I have been in ‘renission’ now for 5 years. That’s not to say I haven’t had mood swings; I have. I am no longer in the confused state I had been in for a long while; the state where you can’t see the mood coming, you don’t know your triggers, you know all about the illness but have no knowledge how to interpret and put into practice a wellness plan.
I see these things now. It’s been through your posts and Bipolar Hope magazine that tremendous growth occurred. I now believe educating oneself is paramount to wellness.
I just want to also mention I read Oprah Winfrey’s book, Super Sundays as a guide to keep me on my path.
I’ve learned with treatment, a support system, and education it is possible to get out of the woods fumbling around and reach a state of taking control of our lives.
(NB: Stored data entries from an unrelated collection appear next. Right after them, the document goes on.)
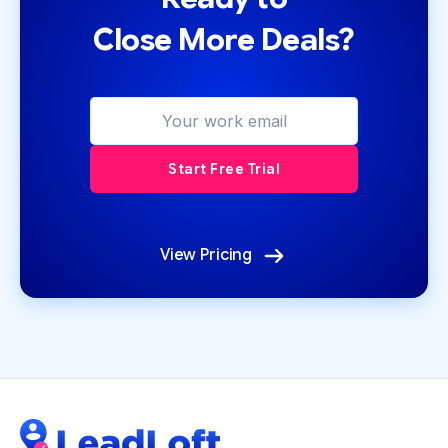
Close More Deals?
View Pricing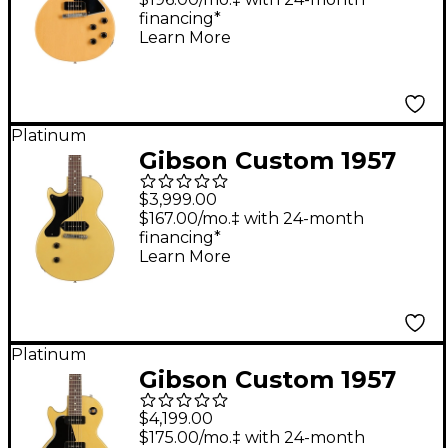
financing*
Cut Reissue Ultra
Learn More
Light Aged Electric
Guitar TV Yellow
Platinum
Gibson Custom 1957
Les Paul Junior
$3,999.00
Reissue VOS Left-
$167.00/mo.‡ with 24-month
financing*
Handed Electric Guitar
Learn More
TV Yellow
Platinum
Gibson Custom 1957
Les Paul Special
$4,199.00
Reissue VOS Left-
$175.00/mo.‡ with 24-month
I’m not saying my sysmptoms have stopped. I’m saying I am well. I hope this is understood.
Anyhow, thank you Natasha! I hope someday researchers see beyond the fact that even though we aren’t cash cows for the pharmaceutical companies there are a very large percent of people still suffering and we need research ramped up. Funny: there has never been ONE medication produced specifically for bipolar illness.
Love and peace
Beth
Hi Beth,
Thank you for your kind words. I love a fellow loudmouth :)
– Natasha Tracy
I suffered from cycling so bad it shifted within minutes. I always rapid-cycled, with a few cycles per year, but it became worse and worse as I approached menopause. Tried everything, nothing worked, and I became suicidal. Then my PCP and Psych suggested a total hysterectomy. Had the surgery (oves and ute removed), and in the recovery room I noticed right away that the cycling had stopped. Not saying this would be the answer for all women, but it worked for me. I had one fabulous year where I did not cycle once. It’s been 2 1/2 years and my rapid cycles are back…but they shift every few weeks/months instead of every few minutes. Hot flashes are nothing compared to the hell of shifting mood from minute to minute.
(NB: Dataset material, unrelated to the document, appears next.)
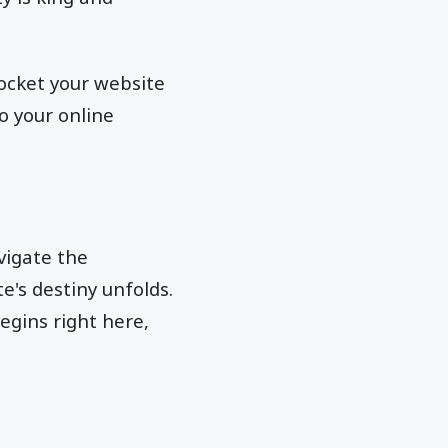
yrocket your website
to your online
vigate the
e's destiny unfolds.
egins right here,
Hello not sure if your still on this site but can you please describe you mood changes from minute to minute in a day . How did you get diagnosed ?
My Psy Dr and I discussed this ultra rapid cycling issue last week. This is definitely real and I can vouch for it. And you’re right, it sucks big time. I told my Dr. I feel like a human yoyo. Up and down constantly. Were trying to get the mods stabilizers right to help combat this issue and its taking forever.
Hi Adam,
In my experience, getting treatment right always feels like it’s taking forever. Being a human yo-yo, as you said, is exhausting.
– Natasha Tracy
I’m not generally a rapid cycler, let alone ultradian cycler, but I have when antidepressants were involved. Because of that, it finally became evident to my psychiatrist 9 years ago that I would not be prescribed antidepressants any longer. Luckily for me, Seroquel XR has been very helpful for me when I do suffer depressive periods.
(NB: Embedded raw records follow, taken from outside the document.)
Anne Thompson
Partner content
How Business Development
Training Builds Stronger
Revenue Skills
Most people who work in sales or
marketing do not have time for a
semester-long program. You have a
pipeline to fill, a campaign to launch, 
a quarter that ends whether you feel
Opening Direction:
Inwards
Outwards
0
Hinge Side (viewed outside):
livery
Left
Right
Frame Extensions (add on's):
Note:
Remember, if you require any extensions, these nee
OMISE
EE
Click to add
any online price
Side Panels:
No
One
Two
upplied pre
As my illness progressed, I did become more apt to having mixed features (formerly known as mixed episodes). However, my mixed features were not of a type where I had stability mixed in. I wasn’t usually rapidly cycling in any way, really, instead I experienced manic and depressive symptoms simultaneously. At the same exact time, or in a way where one dominate episode pretty much remained constant, meeting minimum time requirements and other criteria for a full bipolar episode. I tended to lean more in the manic direction, at least during my hospitalizations. They were often considered “mania with mixed features” according to DSM-5 terminology, though I do believe I have had depression with mixed features” and even “hypomania with mixed features”, again, using DSM-5 terminology. I know that the DSM-5 also has a “with rapid cycling” specifier, but doesn’t seem to have a “with ultradian cycling” specifier. Why that is I’m not sure.